#### Input records

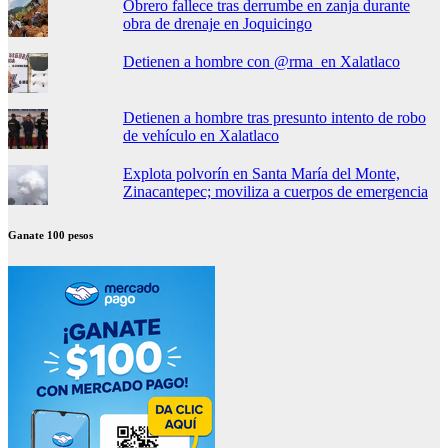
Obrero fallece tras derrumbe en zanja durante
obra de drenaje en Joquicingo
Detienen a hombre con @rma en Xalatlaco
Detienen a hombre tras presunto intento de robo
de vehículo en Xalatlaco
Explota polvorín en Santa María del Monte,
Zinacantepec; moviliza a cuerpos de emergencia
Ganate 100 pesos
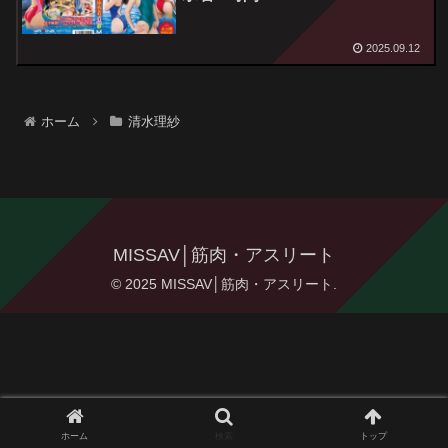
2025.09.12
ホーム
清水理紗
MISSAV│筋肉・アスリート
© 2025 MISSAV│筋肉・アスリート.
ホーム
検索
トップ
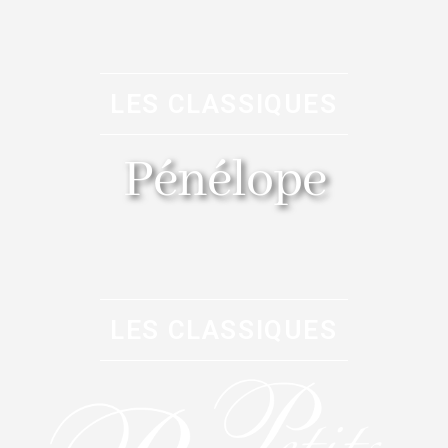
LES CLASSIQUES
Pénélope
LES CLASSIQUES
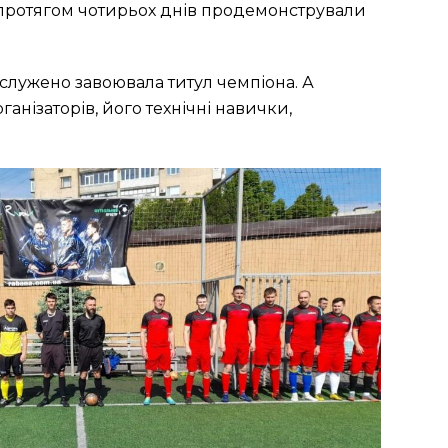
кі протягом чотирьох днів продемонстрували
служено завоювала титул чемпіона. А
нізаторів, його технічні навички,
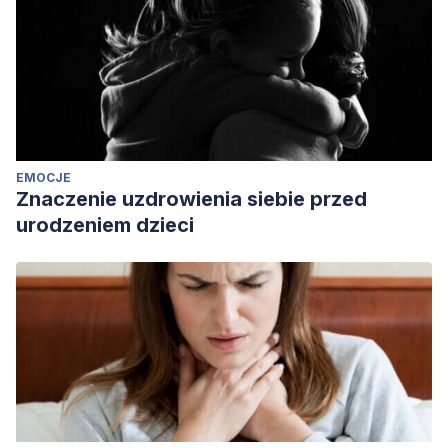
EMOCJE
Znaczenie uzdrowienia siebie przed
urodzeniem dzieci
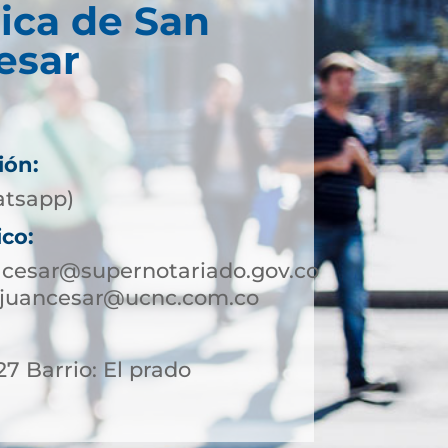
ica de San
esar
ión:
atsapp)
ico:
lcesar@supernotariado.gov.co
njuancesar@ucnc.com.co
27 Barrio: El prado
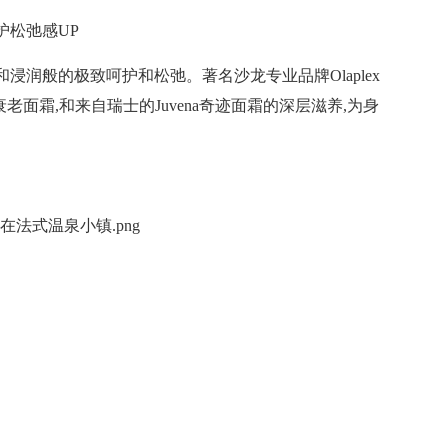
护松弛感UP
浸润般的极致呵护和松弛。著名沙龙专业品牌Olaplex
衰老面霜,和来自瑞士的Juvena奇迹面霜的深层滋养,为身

########

> Work task:
Copy exactly the lines from the one containing "служено завоювала титул чемпіона. А" to the end of the records, both included, and leave the pictures out.

> Expected answer:
служено завоювала титул чемпіона. А
нізаторів, його технічні навички,
EMOCJE
Znaczenie uzdrowienia siebie przed
urodzeniem dzieci
ica de San
esar
ión:
atsapp)
ico:
lcesar@supernotariado.gov.co
njuancesar@ucnc.com.co
27 Barrio: El prado
护松弛感UP
浸润般的极致呵护和松弛。著名沙龙专业品牌Olaplex
衰老面霜,和来自瑞士的Juvena奇迹面霜的深层滋养,为身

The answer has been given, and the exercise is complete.